How to complete this task: From first line to last, give the material again unchanged.

Information supplied:

Start of Block

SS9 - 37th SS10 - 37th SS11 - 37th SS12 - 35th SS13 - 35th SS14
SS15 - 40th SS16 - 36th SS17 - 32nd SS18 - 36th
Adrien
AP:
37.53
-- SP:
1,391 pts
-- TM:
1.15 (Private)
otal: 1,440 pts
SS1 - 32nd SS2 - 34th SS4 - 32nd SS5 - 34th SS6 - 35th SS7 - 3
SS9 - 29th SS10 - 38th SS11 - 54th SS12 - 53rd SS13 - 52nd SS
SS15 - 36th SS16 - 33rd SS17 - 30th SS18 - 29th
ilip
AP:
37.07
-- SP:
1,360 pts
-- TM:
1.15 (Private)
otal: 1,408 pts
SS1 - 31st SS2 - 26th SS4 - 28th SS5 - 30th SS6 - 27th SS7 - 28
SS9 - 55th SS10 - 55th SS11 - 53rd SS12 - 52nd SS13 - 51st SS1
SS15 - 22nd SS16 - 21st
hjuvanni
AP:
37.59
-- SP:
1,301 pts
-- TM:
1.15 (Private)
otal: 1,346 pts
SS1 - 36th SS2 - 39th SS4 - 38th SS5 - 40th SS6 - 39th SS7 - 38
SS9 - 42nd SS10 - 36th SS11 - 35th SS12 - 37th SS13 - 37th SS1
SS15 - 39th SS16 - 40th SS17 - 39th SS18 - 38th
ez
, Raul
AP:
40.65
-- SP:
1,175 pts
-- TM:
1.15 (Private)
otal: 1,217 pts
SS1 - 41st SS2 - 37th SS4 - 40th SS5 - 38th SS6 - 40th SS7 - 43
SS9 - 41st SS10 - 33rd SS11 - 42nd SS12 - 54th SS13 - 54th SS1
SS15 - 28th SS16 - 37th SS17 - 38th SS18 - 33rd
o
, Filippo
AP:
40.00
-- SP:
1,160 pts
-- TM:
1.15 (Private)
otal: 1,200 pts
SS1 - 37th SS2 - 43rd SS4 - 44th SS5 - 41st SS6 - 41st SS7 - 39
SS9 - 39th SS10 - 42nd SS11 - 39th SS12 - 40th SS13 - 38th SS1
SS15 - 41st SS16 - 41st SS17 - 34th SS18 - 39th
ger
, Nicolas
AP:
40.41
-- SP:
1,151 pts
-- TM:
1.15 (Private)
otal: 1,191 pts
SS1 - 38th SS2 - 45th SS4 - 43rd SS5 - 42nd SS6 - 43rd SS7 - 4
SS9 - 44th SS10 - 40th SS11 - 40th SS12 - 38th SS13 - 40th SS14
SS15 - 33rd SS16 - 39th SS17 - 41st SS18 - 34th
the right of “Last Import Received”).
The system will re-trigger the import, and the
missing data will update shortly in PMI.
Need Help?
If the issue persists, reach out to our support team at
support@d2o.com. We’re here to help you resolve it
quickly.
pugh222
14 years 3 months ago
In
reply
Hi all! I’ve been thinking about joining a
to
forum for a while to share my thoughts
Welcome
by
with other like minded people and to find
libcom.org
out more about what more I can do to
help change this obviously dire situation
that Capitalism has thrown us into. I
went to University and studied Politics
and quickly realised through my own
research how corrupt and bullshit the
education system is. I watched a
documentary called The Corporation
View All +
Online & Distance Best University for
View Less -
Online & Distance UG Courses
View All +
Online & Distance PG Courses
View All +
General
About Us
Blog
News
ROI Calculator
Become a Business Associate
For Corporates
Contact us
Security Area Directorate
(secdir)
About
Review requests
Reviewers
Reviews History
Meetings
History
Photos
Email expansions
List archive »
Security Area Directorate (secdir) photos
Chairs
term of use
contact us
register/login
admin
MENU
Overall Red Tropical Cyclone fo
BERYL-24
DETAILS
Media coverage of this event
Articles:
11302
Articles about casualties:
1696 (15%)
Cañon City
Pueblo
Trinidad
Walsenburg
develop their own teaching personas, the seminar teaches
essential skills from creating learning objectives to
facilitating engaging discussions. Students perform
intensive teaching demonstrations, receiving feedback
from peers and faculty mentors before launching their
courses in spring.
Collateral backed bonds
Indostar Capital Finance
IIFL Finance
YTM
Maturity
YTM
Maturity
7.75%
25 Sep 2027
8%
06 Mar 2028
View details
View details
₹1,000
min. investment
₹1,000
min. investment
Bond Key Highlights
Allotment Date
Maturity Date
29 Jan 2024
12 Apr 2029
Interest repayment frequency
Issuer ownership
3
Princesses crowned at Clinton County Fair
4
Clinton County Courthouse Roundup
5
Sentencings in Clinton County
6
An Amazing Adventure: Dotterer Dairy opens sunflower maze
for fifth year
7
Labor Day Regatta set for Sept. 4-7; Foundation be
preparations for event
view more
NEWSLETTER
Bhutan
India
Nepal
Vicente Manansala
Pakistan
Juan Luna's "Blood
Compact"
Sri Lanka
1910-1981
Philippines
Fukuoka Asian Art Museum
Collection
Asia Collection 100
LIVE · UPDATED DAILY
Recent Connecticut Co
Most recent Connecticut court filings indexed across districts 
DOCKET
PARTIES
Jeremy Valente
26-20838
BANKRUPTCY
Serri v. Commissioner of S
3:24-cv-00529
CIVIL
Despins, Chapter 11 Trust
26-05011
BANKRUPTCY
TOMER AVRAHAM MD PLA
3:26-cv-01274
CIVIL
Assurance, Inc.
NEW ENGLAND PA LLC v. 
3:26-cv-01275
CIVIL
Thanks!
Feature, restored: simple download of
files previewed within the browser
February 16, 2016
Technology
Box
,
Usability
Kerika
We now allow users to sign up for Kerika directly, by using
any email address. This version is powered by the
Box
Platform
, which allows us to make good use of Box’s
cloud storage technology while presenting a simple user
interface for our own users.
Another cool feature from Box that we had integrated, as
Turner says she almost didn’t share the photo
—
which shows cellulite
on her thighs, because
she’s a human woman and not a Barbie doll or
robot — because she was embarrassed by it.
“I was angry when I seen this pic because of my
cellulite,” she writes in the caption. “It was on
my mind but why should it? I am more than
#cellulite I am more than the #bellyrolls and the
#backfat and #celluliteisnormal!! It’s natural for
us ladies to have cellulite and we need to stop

End of Block

Answer below:
SS9 - 37th SS10 - 37th SS11 - 37th SS12 - 35th SS13 - 35th SS14
SS15 - 40th SS16 - 36th SS17 - 32nd SS18 - 36th
Adrien
AP:
37.53
-- SP:
1,391 pts
-- TM:
1.15 (Private)
otal: 1,440 pts
SS1 - 32nd SS2 - 34th SS4 - 32nd SS5 - 34th SS6 - 35th SS7 - 3
SS9 - 29th SS10 - 38th SS11 - 54th SS12 - 53rd SS13 - 52nd SS
SS15 - 36th SS16 - 33rd SS17 - 30th SS18 - 29th
ilip
AP:
37.07
-- SP:
1,360 pts
-- TM:
1.15 (Private)
otal: 1,408 pts
SS1 - 31st SS2 - 26th SS4 - 28th SS5 - 30th SS6 - 27th SS7 - 28
SS9 - 55th SS10 - 55th SS11 - 53rd SS12 - 52nd SS13 - 51st SS1
SS15 - 22nd SS16 - 21st
hjuvanni
AP:
37.59
-- SP:
1,301 pts
-- TM:
1.15 (Private)
otal: 1,346 pts
SS1 - 36th SS2 - 39th SS4 - 38th SS5 - 40th SS6 - 39th SS7 - 38
SS9 - 42nd SS10 - 36th SS11 - 35th SS12 - 37th SS13 - 37th SS1
SS15 - 39th SS16 - 40th SS17 - 39th SS18 - 38th
ez
, Raul
AP:
40.65
-- SP:
1,175 pts
-- TM:
1.15 (Private)
otal: 1,217 pts
SS1 - 41st SS2 - 37th SS4 - 40th SS5 - 38th SS6 - 40th SS7 - 43
SS9 - 41st SS10 - 33rd SS11 - 42nd SS12 - 54th SS13 - 54th SS1
SS15 - 28th SS16 - 37th SS17 - 38th SS18 - 33rd
o
, Filippo
AP:
40.00
-- SP:
1,160 pts
-- TM:
1.15 (Private)
otal: 1,200 pts
SS1 - 37th SS2 - 43rd SS4 - 44th SS5 - 41st SS6 - 41st SS7 - 39
SS9 - 39th SS10 - 42nd SS11 - 39th SS12 - 40th SS13 - 38th SS1
SS15 - 41st SS16 - 41st SS17 - 34th SS18 - 39th
ger
, Nicolas
AP:
40.41
-- SP:
1,151 pts
-- TM:
1.15 (Private)
otal: 1,191 pts
SS1 - 38th SS2 - 45th SS4 - 43rd SS5 - 42nd SS6 - 43rd SS7 - 4
SS9 - 44th SS10 - 40th SS11 - 40th SS12 - 38th SS13 - 40th SS14
SS15 - 33rd SS16 - 39th SS17 - 41st SS18 - 34th
the right of “Last Import Received”).
The system will re-trigger the import, and the
missing data will update shortly in PMI.
Need Help?
If the issue persists, reach out to our support team at
support@d2o.com. We’re here to help you resolve it
quickly.
pugh222
14 years 3 months ago
In
reply
Hi all! I’ve been thinking about joining a
to
forum for a while to share my thoughts
Welcome
by
with other like minded people and to find
libcom.org
out more about what more I can do to
help change this obviously dire situation
that Capitalism has thrown us into. I
went to University and studied Politics
and quickly realised through my own
research how corrupt and bullshit the
education system is. I watched a
documentary called The Corporation
View All +
Online & Distance Best University for
View Less -
Online & Distance UG Courses
View All +
Online & Distance PG Courses
View All +
General
About Us
Blog
News
ROI Calculator
Become a Business Associate
For Corporates
Contact us
Security Area Directorate
(secdir)
About
Review requests
Reviewers
Reviews History
Meetings
History
Photos
Email expansions
List archive »
Security Area Directorate (secdir) photos
Chairs
term of use
contact us
register/login
admin
MENU
Overall Red Tropical Cyclone fo
BERYL-24
DETAILS
Media coverage of this event
Articles:
11302
Articles about casualties:
1696 (15%)
Cañon City
Pueblo
Trinidad
Walsenburg
develop their own teaching personas, the seminar teaches
essential skills from creating learning objectives to
facilitating engaging discussions. Students perform
intensive teaching demonstrations, receiving feedback
from peers and faculty mentors before launching their
courses in spring.
Collateral backed bonds
Indostar Capital Finance
IIFL Finance
YTM
Maturity
YTM
Maturity
7.75%
25 Sep 2027
8%
06 Mar 2028
View details
View details
₹1,000
min. investment
₹1,000
min. investment
Bond Key Highlights
Allotment Date
Maturity Date
29 Jan 2024
12 Apr 2029
Interest repayment frequency
Issuer ownership
3
Princesses crowned at Clinton County Fair
4
Clinton County Courthouse Roundup
5
Sentencings in Clinton County
6
An Amazing Adventure: Dotterer Dairy opens sunflower maze
for fifth year
7
Labor Day Regatta set for Sept. 4-7; Foundation be
preparations for event
view more
NEWSLETTER
Bhutan
India
Nepal
Vicente Manansala
Pakistan
Juan Luna's "Blood
Compact"
Sri Lanka
1910-1981
Philippines
Fukuoka Asian Art Museum
Collection
Asia Collection 100
LIVE · UPDATED DAILY
Recent Connecticut Co
Most recent Connecticut court filings indexed across districts 
DOCKET
PARTIES
Jeremy Valente
26-20838
BANKRUPTCY
Serri v. Commissioner of S
3:24-cv-00529
CIVIL
Despins, Chapter 11 Trust
26-05011
BANKRUPTCY
TOMER AVRAHAM MD PLA
3:26-cv-01274
CIVIL
Assurance, Inc.
NEW ENGLAND PA LLC v. 
3:26-cv-01275
CIVIL
Thanks!
Feature, restored: simple download of
files previewed within the browser
February 16, 2016
Technology
Box
,
Usability
Kerika
We now allow users to sign up for Kerika directly, by using
any email address. This version is powered by the
Box
Platform
, which allows us to make good use of Box’s
cloud storage technology while presenting a simple user
interface for our own users.
Another cool feature from Box that we had integrated, as
Turner says she almost didn’t share the photo
—
which shows cellulite
on her thighs, because
she’s a human woman and not a Barbie doll or
robot — because she was embarrassed by it.
“I was angry when I seen this pic because of my
cellulite,” she writes in the caption. “It was on
my mind but why should it? I am more than
#cellulite I am more than the #bellyrolls and the
#backfat and #celluliteisnormal!! It’s natural for
us ladies to have cellulite and we need to stop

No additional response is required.